● **Work instructions**: The answer must consist of every line in the records below that contains the string "plus".

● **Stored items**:

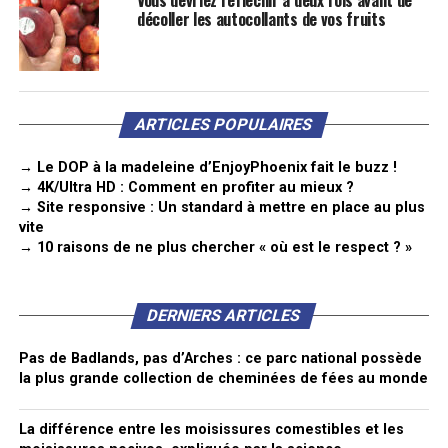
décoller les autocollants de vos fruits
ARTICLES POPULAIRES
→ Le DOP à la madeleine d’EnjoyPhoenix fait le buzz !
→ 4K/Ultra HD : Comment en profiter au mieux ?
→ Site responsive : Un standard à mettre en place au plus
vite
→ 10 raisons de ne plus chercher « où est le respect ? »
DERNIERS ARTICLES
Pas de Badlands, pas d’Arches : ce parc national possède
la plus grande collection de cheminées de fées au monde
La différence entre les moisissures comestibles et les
...
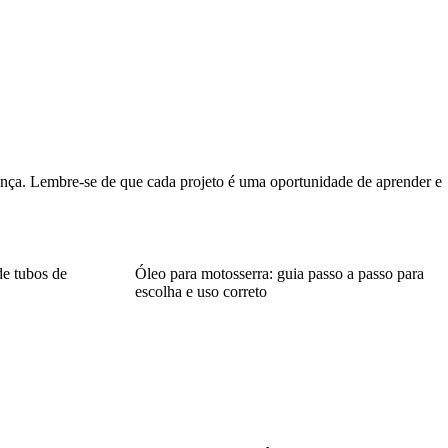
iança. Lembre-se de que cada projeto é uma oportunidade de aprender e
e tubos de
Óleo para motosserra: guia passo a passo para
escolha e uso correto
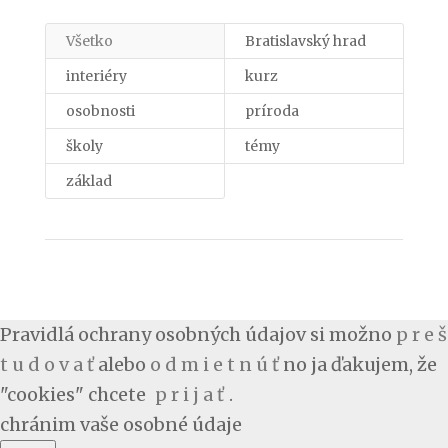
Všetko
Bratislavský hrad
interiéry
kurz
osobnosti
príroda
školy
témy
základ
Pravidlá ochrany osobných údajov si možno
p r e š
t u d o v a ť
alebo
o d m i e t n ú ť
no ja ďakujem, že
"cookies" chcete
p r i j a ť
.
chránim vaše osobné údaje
--
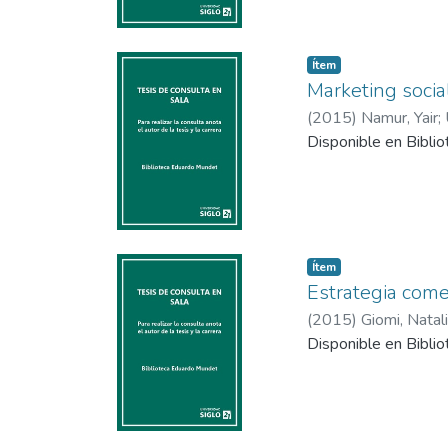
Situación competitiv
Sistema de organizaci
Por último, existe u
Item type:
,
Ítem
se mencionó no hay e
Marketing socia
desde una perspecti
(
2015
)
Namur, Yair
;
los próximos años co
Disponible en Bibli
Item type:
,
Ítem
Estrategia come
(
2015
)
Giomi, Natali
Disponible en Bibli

● **Your solution**:
→ Site responsive : Un standard à mettre en place au plus
→ 10 raisons de ne plus chercher « où est le respect ? »
la plus grande collection de cheminées de fées au monde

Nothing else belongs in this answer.